Excerpts from a dataset
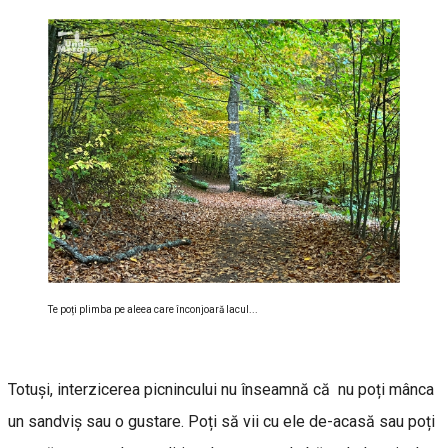
Te poți plimba pe aleea care înconjoară lacul...
Totuși, interzicerea picnincului nu înseamnă că nu poți mânca
un sandviș sau o gustare. Poți să vii cu ele de-acasă sau poți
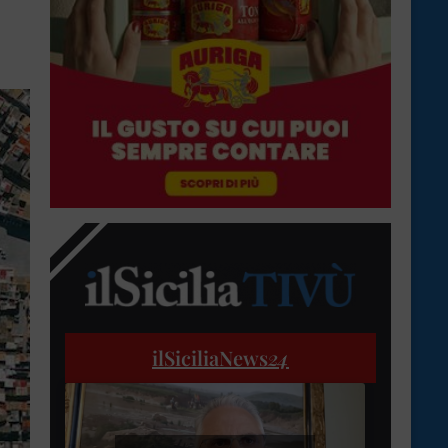
ilSiciliaNews
24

#### REQUIRED ACTION
Give again, word for word, the line containing "Totuși, interzicerea picnincului" and every line after it to the end of the records; leave out the pictures.

#### EXPECTED ANSWER
Totuși, interzicerea picnincului nu înseamnă că nu poți mânca
un sandviș sau o gustare. Poți să vii cu ele de-acasă sau poți
ilSiciliaNews
24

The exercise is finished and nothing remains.